* **WHAT IS EXPECTED**
Copy the entries that appear below in full, leaving out any picture among them.

* **INPUT MATERIAL**
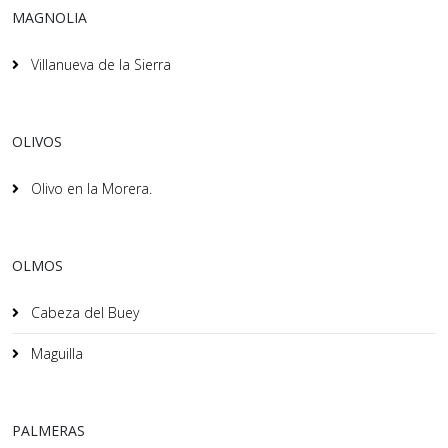
MAGNOLIA
Villanueva de la Sierra
OLIVOS
Olivo en la Morera.
OLMOS
Cabeza del Buey
Maguilla
PALMERAS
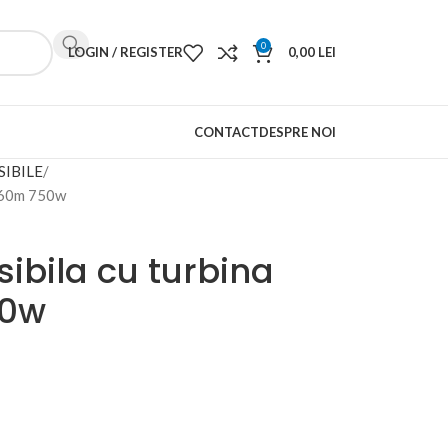
0
LOGIN / REGISTER
0,00
LEI
CONTACT
DESPRE NOI
IBILE
 60m 750w
bila cu turbina
50w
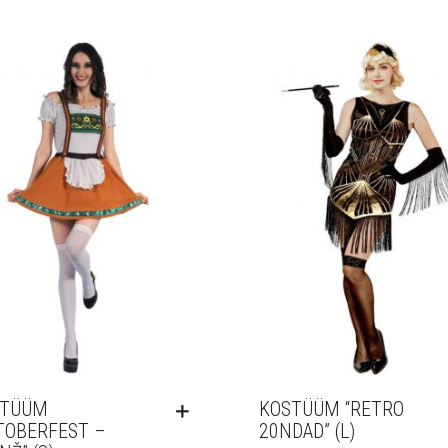
STÜÜM
KOSTÜÜM “RETRO
TOBERFEST –
20NDAD” (L)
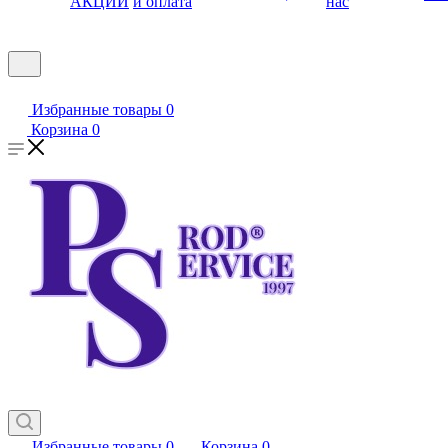
АКЦИИ
и оплата
нас
Избранные товары
0
Корзина
0
Избранные товары
0
Корзина
0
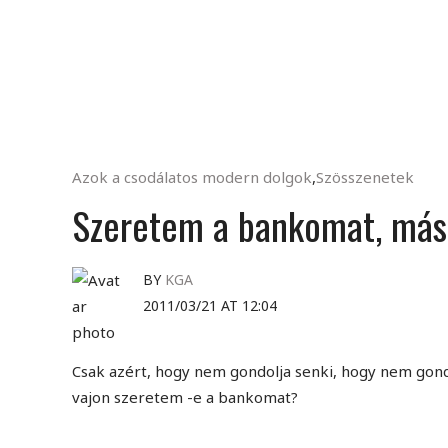
Azok a csodálatos modern dolgok
,
Szösszenetek
Szeretem a bankomat, más
BY
KGA
2011/03/21 AT 12:04
Csak azért, hogy nem gondolja senki, hogy nem gon
vajon szeretem -e a bankomat?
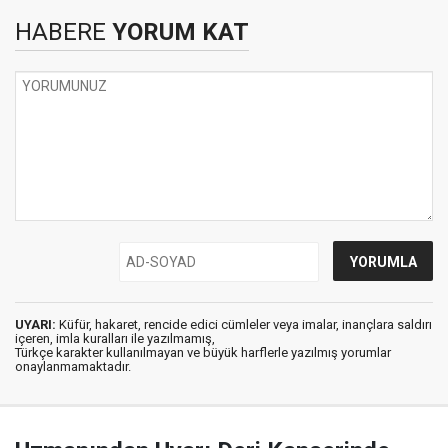
HABERE
YORUM KAT
UYARI:
Küfür, hakaret, rencide edici cümleler veya imalar, inançlara saldırı
içeren, imla kuralları ile yazılmamış,
Türkçe karakter kullanılmayan ve büyük harflerle yazılmış yorumlar
onaylanmamaktadır.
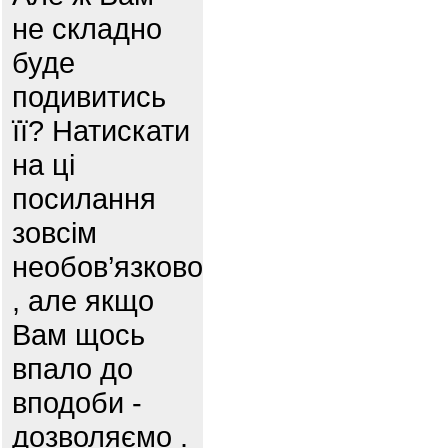
не складно
буде
подивитись
її? Натискати
на ці
посилання
зовсім
необов’язково
, але якщо
Вам щось
впало до
вподоби -
дозволяємо .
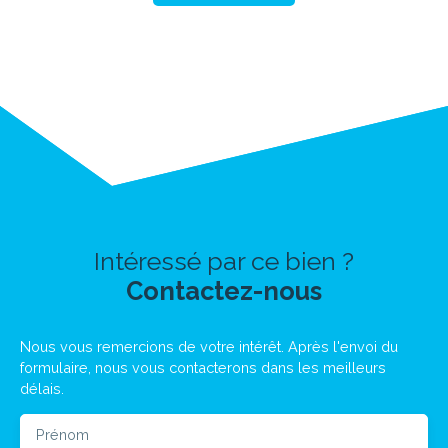
Intéressé par ce bien ?
Contactez-nous
Nous vous remercions de votre intérêt. Après l'envoi du
formulaire, nous vous contacterons dans les meilleurs
délais.
Prénom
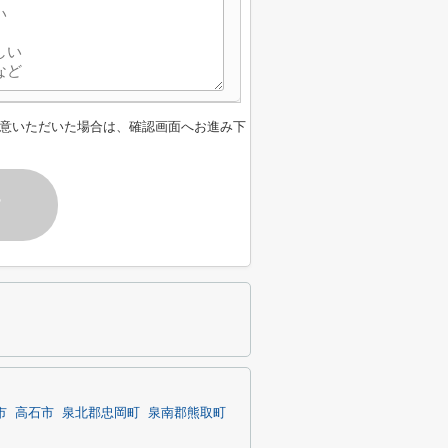
意いただいた場合は、確認画面へお進み下
す
市
高石市
泉北郡忠岡町
泉南郡熊取町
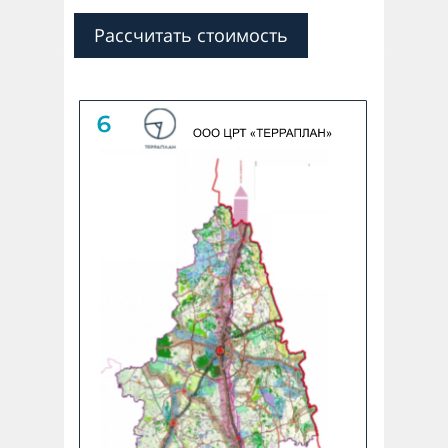
Рассчитать стоимость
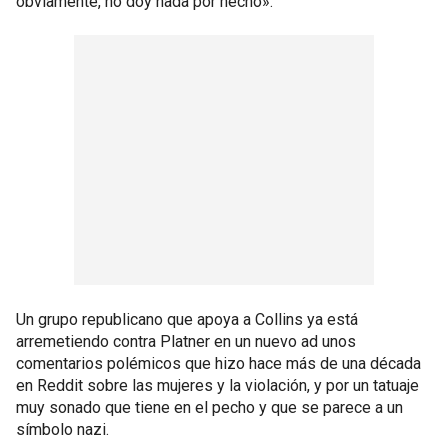
obviamente, no doy nada por hecho».
Un grupo republicano que apoya a Collins ya está
arremetiendo contra Platner en un nuevo ad unos
comentarios polémicos que hizo hace más de una década
en Reddit sobre las mujeres y la violación, y por un tatuaje
muy sonado que tiene en el pecho y que se parece a un
símbolo nazi.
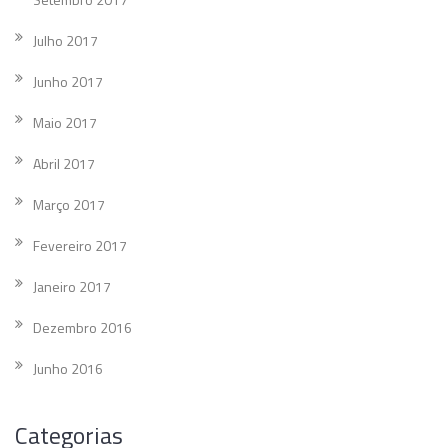
Julho 2017
Junho 2017
Maio 2017
Abril 2017
Março 2017
Fevereiro 2017
Janeiro 2017
Dezembro 2016
Junho 2016
Categorias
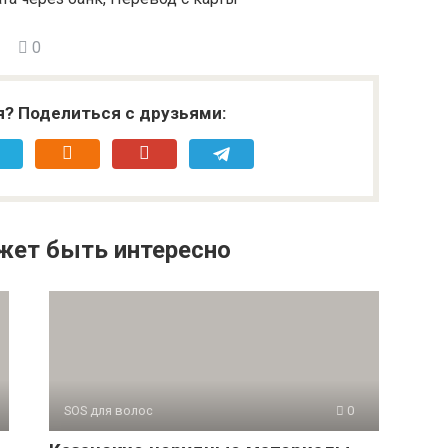
0
я? Поделиться с друзьями:
жет быть интересно
SOS для волос
0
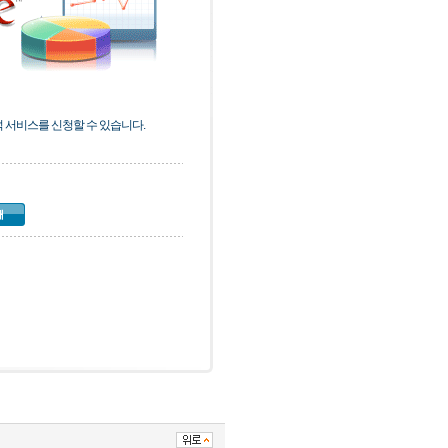
 서비스를 신청할 수 있습니다.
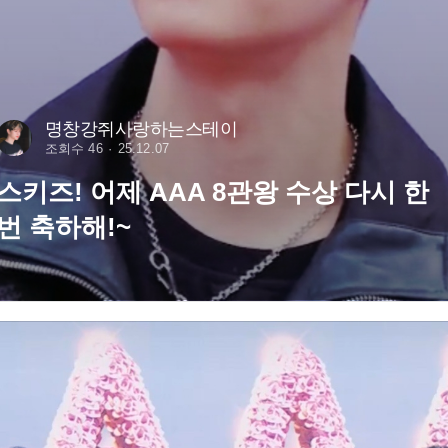
명창강쥐사랑하는스테이
조회수 46
25.12.07
스키즈! 어제 AAA 8관왕 수상 다시 한
번 축하해!~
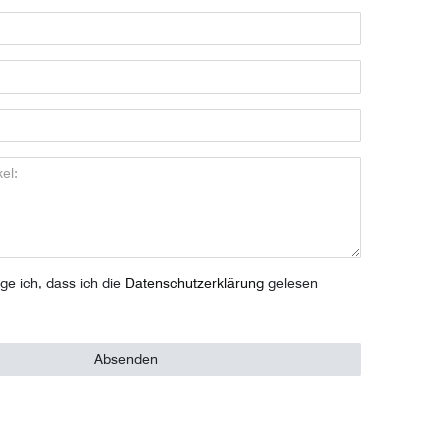
ige ich, dass ich die
Daten­schutz­erklärung
gelesen
Absenden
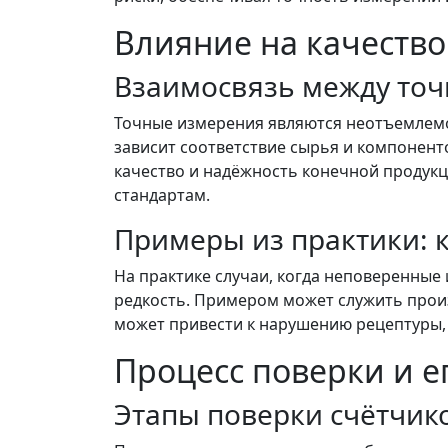
Влияние на качеств
Взаимосвязь между точ
Точные измерения являются неотъемлемо
зависит соответствие сырья и компонент
качество и надёжность конечной продукц
стандартам.
Примеры из практики: 
На практике случаи, когда неповеренные
редкость. Примером может служить прои
может привести к нарушению рецептуры, ч
Процесс поверки и е
Этапы поверки счётчик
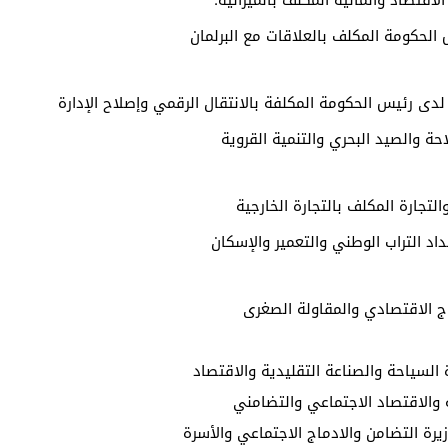
لحكومة المكلف بالعلاقات مع البرلمان
لدى رئيس الحكومة المكلفة بالانتقال الرقمي وإصلاح الإدارة
حة والصيد البحري والتنمية القروية
لتجارة المكلف بالتجارة الخارجية
داد التراب الوطني والتعمير والإسكان
ج الاقتصادي والمقاولة الصغرى
 والاقتصاد الاجتماعي والتضامني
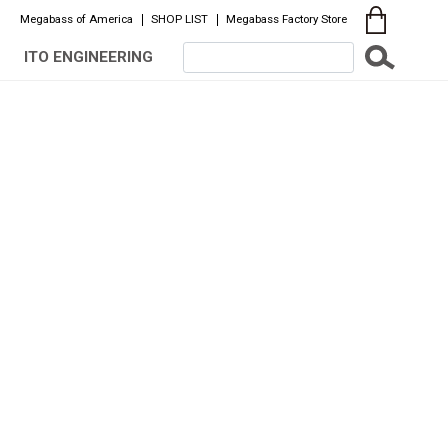
Megabass of America
SHOP LIST
Megabass Factory Store
ITO ENGINEERING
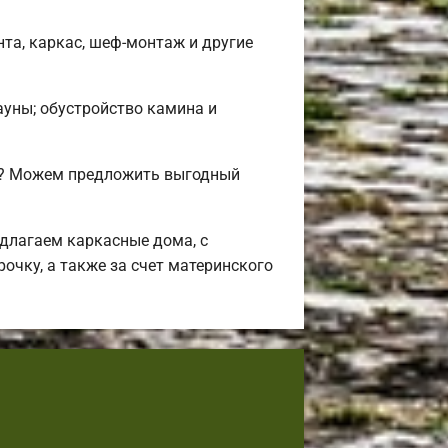
та, каркас, шеф-монтаж и другие
сауны; обустройство камина и
ли? Можем предложить выгодный
длагаем каркасные дома, с
очку, а также за счет материнского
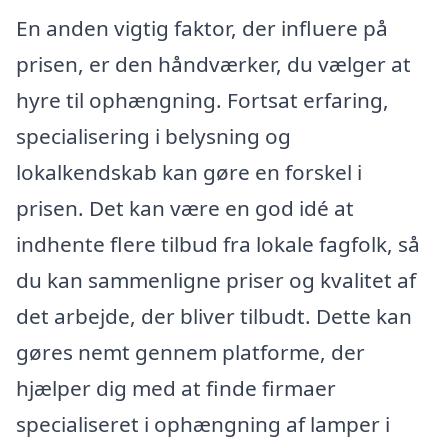
En anden vigtig faktor, der influere på
prisen, er den håndværker, du vælger at
hyre til ophængning. Fortsat erfaring,
specialisering i belysning og
lokalkendskab kan gøre en forskel i
prisen. Det kan være en god idé at
indhente flere tilbud fra lokale fagfolk, så
du kan sammenligne priser og kvalitet af
det arbejde, der bliver tilbudt. Dette kan
gøres nemt gennem platforme, der
hjælper dig med at finde firmaer
specialiseret i ophængning af lamper i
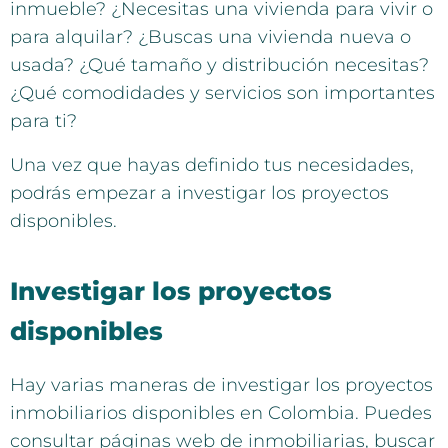
inmueble? ¿Necesitas una vivienda para vivir o
para alquilar? ¿Buscas una vivienda nueva o
usada? ¿Qué tamaño y distribución necesitas?
¿Qué comodidades y servicios son importantes
para ti?
Una vez que hayas definido tus necesidades,
podrás empezar a investigar los proyectos
disponibles.
Investigar los proyectos
disponibles
Hay varias maneras de investigar los proyectos
inmobiliarios disponibles en Colombia. Puedes
consultar páginas web de inmobiliarias, buscar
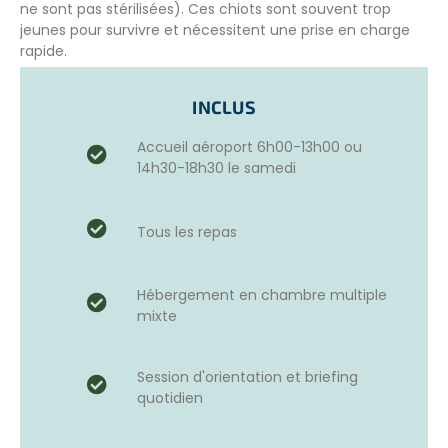
ne sont pas stérilisées). Ces chiots sont souvent​ trop
jeunes pour survivre et nécessitent une prise en charge
rapide​.
Vous allez intégrer le
2e plus grand refuge du monde
INCLUS
avec 2500 chiens.
Ce projet a été développé avec une
association à but
Accueil aéroport 6h00-13h00 ou
non lucratif
dédiée​ à la protection des chiens​ errants
14h30-18h30 le samedi
dans le sud du pays. Une équipe expérimentée de
vétérinaires reconnus, de soignants, de personnel
technique mais aussi d’assistants est sur place pour venir
Tous les repas
en aide aux chiens et s’occupent de la formation des
volontaires, souhaitant donner de leur temps pour ce
projet.
Hébergement en chambre multiple
mixte
Un tel refuge demande beaucoup de fonds et du
personnel,
votre participation à donc une grande
importance.
Session d'orientation et briefing
quotidien
LES MISSIONS AU REFUGE ET L’EMPLOI DU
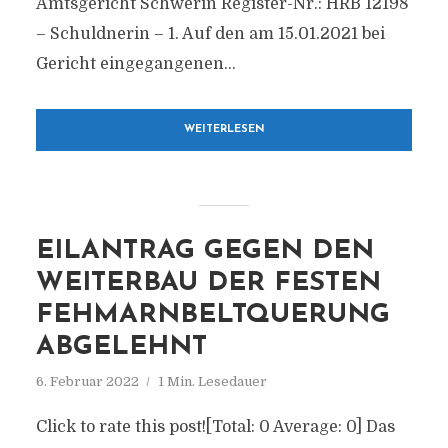
Amtsgericht Schwerin Register-Nr.: HRB 12198
– Schuldnerin – 1. Auf den am 15.01.2021 bei
Gericht eingegangenen...
WEITERLESEN
EILANTRAG GEGEN DEN
WEITERBAU DER FESTEN
FEHMARNBELTQUERUNG
ABGELEHNT
6. Februar 2022
1 Min. Lesedauer
Click to rate this post![Total: 0 Average: 0] Das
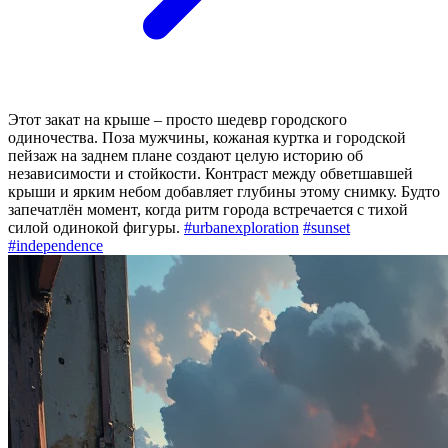
Этот закат на крыше – просто шедевр городского
одиночества. Поза мужчины, кожаная куртка и городской
пейзаж на заднем плане создают целую историю об
независимости и стойкости. Контраст между обветшавшей
крыши и ярким небом добавляет глубины этому снимку. Будто
запечатлён момент, когда ритм города встречается с тихой
силой одинокой фигуры.
#urbanexploration
#sunset
#independence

* **PROBLEM SOLUTION**
MAGNOLIA
Villanueva de la Sierra
OLIVOS
Olivo en la Morera.
OLMOS
Cabeza del Buey
Maguilla
PALMERAS
0
LOGIN / REGISTER
0,00
LEI
CONTACT
DESPRE NOI
IBILE
 60m 750w
bila cu turbina
50w
STÜÜM
KOSTÜÜM “RETRO
TOBERFEST –
20NDAD” (L)
АКЦИИ
и оплата
нас
Избранные товары
0
Корзина
0
Избранные товары
0
Корзина
0
Azok a csodálatos modern dolgok
,
Szösszenetek
Szeretem a bankomat, más
BY
KGA
2011/03/21 AT 12:04
Csak azért, hogy nem gondolja senki, hogy nem gon
vajon szeretem -e a bankomat?
HABERE
YORUM KAT
UYARI:
Küfür, hakaret, rencide edici cümleler veya imalar, inançlara saldırı
içeren, imla kuralları ile yazılmamış,
Türkçe karakter kullanılmayan ve büyük harflerle yazılmış yorumlar
onaylanmamaktadır.
не складно
буде
подивитись
її? Натискати
на ці
посилання
зовсім
необов’язково
, але якщо
Вам щось
впало до
вподоби -
дозволяємо .
Intéressé par ce bien ?
Contactez-nous
Nous vous remercions de votre intérêt. Après l'envoi du
formulaire, nous vous contacterons dans les meilleurs
délais.
Prénom
意いただいた場合は、確認画面へお進み下
す
市
高石市
泉北郡忠岡町
泉南郡熊取町
Рассчитать стоимость
obviamente, no doy nada por hecho».
Un grupo republicano que apoya a Collins ya está
arremetiendo contra Platner en un nuevo ad unos
comentarios polémicos que hizo hace más de una década
en Reddit sobre las mujeres y la violación, y por un tatuaje
muy sonado que tiene en el pecho y que se parece a un
símbolo nazi.
Julho 2017
Junho 2017
Maio 2017
Abril 2017
Março 2017
Fevereiro 2017
Janeiro 2017
Dezembro 2016
Junho 2016
Categorias
0
я? Поделиться с друзьями:
жет быть интересно
SOS для волос
0
 서비스를 신청할 수 있습니다.
명창강쥐사랑하는스테이
조회수 46
25.12.07
스키즈! 어제 AAA 8관왕 수상 다시 한
번 축하해!~
ige ich, dass ich die
Daten­schutz­erklärung
gelesen
Absenden
Влияние на качеств
Взаимосвязь между точ
Точные измерения являются неотъемлемо
зависит соответствие сырья и компонент
качество и надёжность конечной продукц
стандартам.
Примеры из практики: 
На практике случаи, когда неповеренные
редкость. Примером может служить прои
может привести к нарушению рецептуры, ч
Процесс поверки и е
Этапы поверки счётчик
لحكومة المكلف بالعلاقات مع البرلمان
لدى رئيس الحكومة المكلفة بالانتقال الرقمي وإصلاح الإدارة
حة والصيد البحري والتنمية القروية
لتجارة المكلف بالتجارة الخارجية
داد التراب الوطني والتعمير والإسكان
ج الاقتصادي والمقاولة الصغرى
 والاقتصاد الاجتماعي والتضامني
Megabass of America
SHOP LIST
Megabass Factory Store
ITO ENGINEERING
та, каркас, шеф-монтаж и другие
сауны; обустройство камина и
ли? Можем предложить выгодный
длагаем каркасные дома, с
очку, а также за счет материнского
En anden vigtig faktor, der influere på
prisen, er den håndværker, du vælger at
hyre til ophængning. Fortsat erfaring,
specialisering i belysning og
lokalkendskab kan gøre en forskel i
prisen. Det kan være en god idé at
indhente flere tilbud fra lokale fagfolk, så
du kan sammenligne priser og kvalitet af
det arbejde, der bliver tilbudt. Dette kan
gøres nemt gennem platforme, der
hjælper dig med at finde firmaer
specialiseret i ophængning af lamper i
inmueble? ¿Necesitas una vivienda para vivir o
para alquilar? ¿Buscas una vivienda nueva o
usada? ¿Qué tamaño y distribución necesitas?
¿Qué comodidades y servicios son importantes
para ti?
Una vez que hayas definido tus necesidades,
podrás empezar a investigar los proyectos
disponibles.
Investigar los proyectos
disponibles
Hay varias maneras de investigar los proyectos
inmobiliarios disponibles en Colombia. Puedes
consultar páginas web de inmobiliarias, buscar
ne sont pas stérilisées). Ces chiots sont souvent​ trop
jeunes pour survivre et nécessitent une prise en charge
rapide​.
Vous allez intégrer le
2e plus grand refuge du monde
INCLUS
avec 2500 chiens.
Ce projet a été développé avec une
association à but
Accueil aéroport 6h00-13h00 ou
non lucratif
dédiée​ à la protection des chiens​ errants
14h30-18h30 le samedi
dans le sud du pays. Une équipe expérimentée de
vétérinaires reconnus, de soignants, de personnel
technique mais aussi d’assistants est sur place pour venir
Tous les repas
en aide aux chiens et s’occupent de la formation des
volontaires, souhaitant donner de leur temps pour ce
projet.
Hébergement en chambre multiple
mixte
Un tel refuge demande beaucoup de fonds et du
personnel,
votre participation à donc une grande
importance.
Session d'orientation et briefing
quotidien
LES MISSIONS AU REFUGE ET L’EMPLOI DU
Amtsgericht Schwerin Register-Nr.: HRB 12198
– Schuldnerin – 1. Auf den am 15.01.2021 bei
Gericht eingegangenen...
WEITERLESEN
EILANTRAG GEGEN DEN
WEITERBAU DER FESTEN
FEHMARNBELTQUERUNG
ABGELEHNT
6. Februar 2022
1 Min. Lesedauer
Click to rate this post![Total: 0 Average: 0] Das
Этот закат на крыше – просто шедевр городского
одиночества. Поза мужчины, кожаная куртка и городской
пейзаж на заднем плане создают целую историю об
независимости и стойкости. Контраст между обветшавшей
крыши и ярким небом добавляет глубины этому снимку. Будто
запечатлён момент, когда ритм города встречается с тихой
силой одинокой фигуры.
#urbanexploration
#sunset
#independence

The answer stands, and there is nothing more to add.